This page provides an overview of the Directed Enhanced Service (DES) metrics related to cancer for 2023-24. See below for relevant metrics, guidance, and calculation information.

CAN-02 refers to the percentage of lower gastrointestinal (LGI) two-week wait (2WW, fast track) cancer referrals accompanied by a faecal immunochemical test (FIT) result, with the result recorded in the twenty-one days leading up to the referral.

  • DES points: 22
  • Lower threshold: 65% (likely to change next year).

All GPs are expected to implement the recommendations set out in the Association of Coloproctology of Great Britain and Ireland (ACPGBI) and the British Society of Gastroenterology (BSG) guidance, which is NICE accredited and evidence-based.

The guidance recommends the use of FIT in primary care for patients presenting with all NG12 suspected colorectal cancer symptoms, except those with an anal/rectal mass or anal ulceration. The guidance also recommends that those with a FIT of fHb < 10μg Hb/g, a normal full blood count, and no ongoing clinical concerns are not referred on a LGI urgent cancer pathway, but are instead managed in primary care or referred on an alternative pathway.

Where patients are not referred, appropriate safety netting must be in place. For safety netting, clinical teams should consider the recommendations set out in NHS England’s publication on FIT implementation. This includes the use of advice and guidance via e-Referrals (e-RS), providing patients with clear information of who to contact if they develop new symptoms, a referral to non-specific-symptoms pathways if appropriate, and much more.

Cancer alliance budgets include service development funding to support FIT implementation. In the short term, this funding can also be used to purchase FIT kits where there are local commissioning issues. Primary care networks (PCNs) can email england.edcancer@nhs.net if they would like an introduction to their cancer alliance FIT lead.

There are a number of steps a PCN may take to ensure that FIT is implemented across all practices.
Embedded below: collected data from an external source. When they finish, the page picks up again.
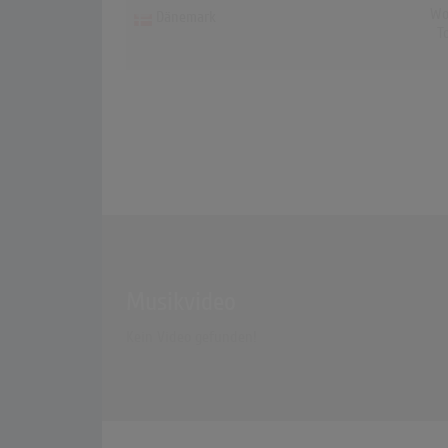
Wo
Dänemark
T
Musikvideo
Kein Video gefunden!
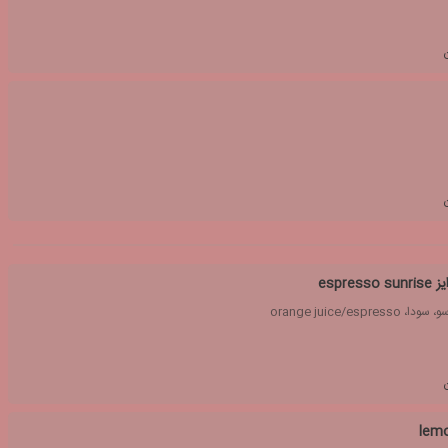
espre
orange juice/espr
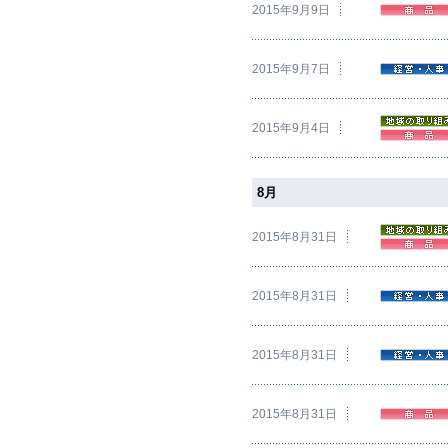
2015年9月9日
2015年9月7日
2015年9月4日
8月
2015年8月31日
2015年8月31日
2015年8月31日
2015年8月31日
These include:

  • Encouraging patient uptake of FIT: Make sure the patient is aware of the importance of completing a FIT test and returning it as quickly as possible. This could include sending instant text message reminders to patients. Cancer Research UK has materials to support patient uptake available on its website.
  • Working closely with secondary care: Use e-RS prereferral specialist advice (advice and guidance) where it is unclear if a patient requires an urgent referral based on their FIT result and symptoms. 
  • LGI urgent cancer forms: Include FIT results on the LGI 2WW referral form so that they can be used by LGI triage teams to determine the appropriate onward pathway for the patient.

Numerator: Of the denominator, the number of referrals accompanied by a FIT, with the result recorded in the 21 days leading up to the referral.

Denominator: Number of LGI 2WW referrals for suspected cancer.

Exclusions: Provision of FIT test kit declined / Patients with anal ulcerations or with anal or rectal masses.

To support faster diagnosis, Wood Green CDC is piloting a direct access straight to CT pathway, which is open to all NCL patients. This pathway is designed to detect primary lung cancer when a patient undergoes a chest X-ray. If any abnormalities are seen, the patient will receive a CT scan during the same appointment. Community Diagnostic Centre (CDC) Radiologists are required to report CT scans within 48 hours and notify the referring physician through standard channels, such as report notifications or emails to the referring GP. Patients with abnormal chest x-rays at other sites should be referred on the urgent suspected lung cancer pathway.  

There is a different process to other diagnostic requests. The referral form and more information is available on the CDC imaging webpage. This is a walk-in service and patients must bring the referral form with them.  

A revised Suspected Cancer Urgent Diagnostics Referral form and electronic GP Imaging OrderComms system (ICE) will be going live later in 2024. These will improve the referral process for diagnostics. NCL ICB will keep practices updated about when these go live. 

The DES highlights that primary care should promote the use of non-specific symptoms (NSS) pathways. This year, the NCLCA are delivering webinars for primary care to continue to promote these pathways to ensure GPs are aware of the referral criteria. 

There is more information on non-specific symptoms pathways and making use of these on the Cancer Alliance website. 

Ensuring that urgent suspected cancer referrals for lower GI cancers are accompanied by a Faecal Immunochemical Test (FIT) result is our key focus for improving bowel referral practice. A patient’s FIT score correlates to their risk of having bowel cancer. Making use of FIT completion plays an important role in following NG12 referral guidance and improving system capacity by reducing unnecessary colonoscopies. In addition, patient experience is improved by reducing unnecessary invasive investigations. More information can be found on the NCL Cancer Alliance website. 

The North Central London Cancer Alliance (NCLCA) have identified upper GI as tumour sites for referral improvement work following our analysis of local staging data and other performance data. The NCLCA are currently scoping primary care interventions.